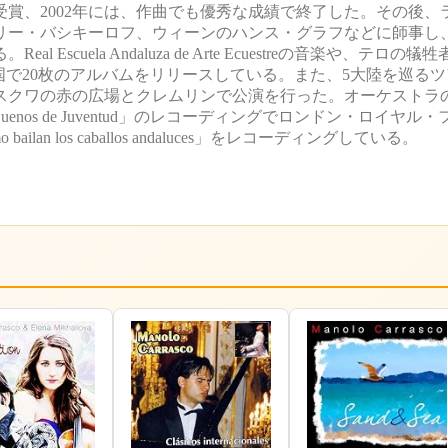
受賞、2002年には、作曲でも優秀な成績で終了した。その後、
リー・バシキーロフ、ウィーンのハンス・グラフなどに師事し
uela Andaluza de Arte Ecuestreの音楽や、テロの犠
枚、世界各国で20枚のアルバムをリリースしている。また、5大陸を巡
モスクワの赤の広場とクレムリンで公演を行った。オーケストラ
os de Juventud」のレコーディングでロンドン・ロイヤル
an los caballos andaluces」をレコーディングしている。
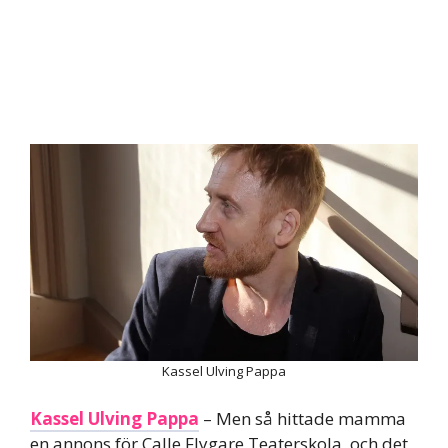
Kassel Ulving Pappa
Kassel Ulving Pappa
– Men så hittade mamma
en annons för Calle Flygare Teaterskola, och det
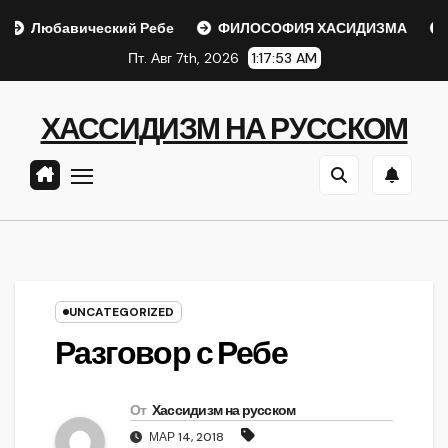
Перейти
вический Ребе
ФИЛОСОФИЯ ХАСИДИЗМА
ХАСИДСК
к
Пт. Авг 7th, 2026
1:17:54 AM
содержанию
ХАССИДИЗМ НА РУССКОМ
UNCATEGORIZED
Разговор с Ребе
От
Хассидизм на русском
МАР 14, 2018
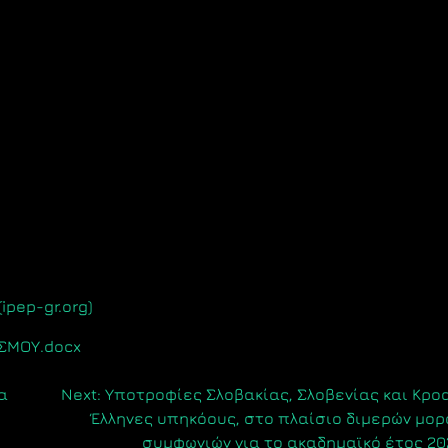
ipep-gr.org)
ΙΣΜΟΥ.docx
α
Next:
Υποτροφίες Σλοβακίας, Σλοβενίας και Κρο
Έλληνες υπηκόους, στο πλαίσιο διμερών μο
συμφωνιών για το ακαδημαϊκό έτος 20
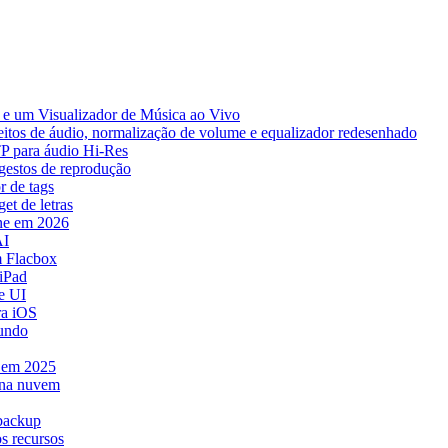
e um Visualizador de Música ao Vivo
eitos de áudio, normalização de volume e equalizador redesenhado
TP para áudio Hi-Res
 gestos de reprodução
r de tags
et de letras
ne em 2026
AI
 Flacbox
iPad
e UI
ra iOS
mundo
e em 2025
 na nuvem
 backup
s recursos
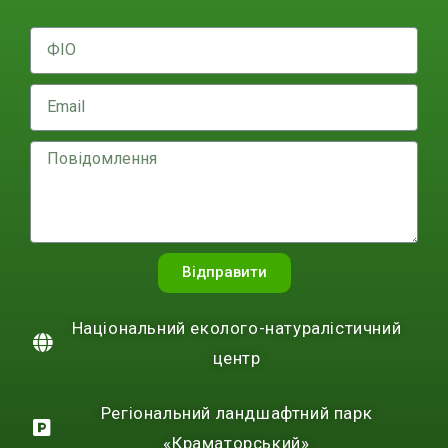
Відправити
Національний еколого-натуралістичний
центр
Регіональний ландшафтний парк
«Краматорський»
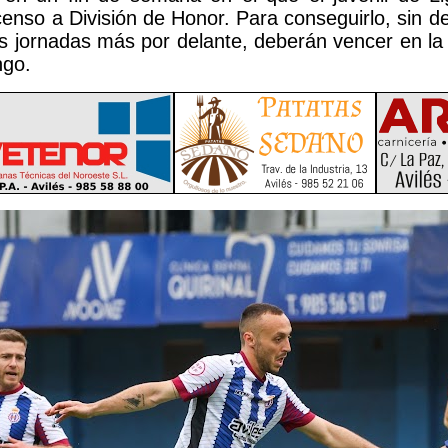
censo a División de Honor. Para conseguirlo, sin 
es jornadas más por delante, deberán vencer en l
ngo.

○ ○ ○ ○ ○

Leave every picture out and print exactly the lines from the one that contains "TP para áudio Hi-Res" through the last line of the material above.

TP para áudio Hi-Res
 gestos de reprodução
r de tags
et de letras
ne em 2026
AI
 Flacbox
iPad
e UI
ra iOS
mundo
e em 2025
 na nuvem
 backup
s recursos
Відправити
Національний еколого-натуралістичний
центр
Регіональний ландшафтний парк
«Краматорський»
censo a División de Honor. Para conseguirlo, sin 
es jornadas más por delante, deberán vencer en l
ngo.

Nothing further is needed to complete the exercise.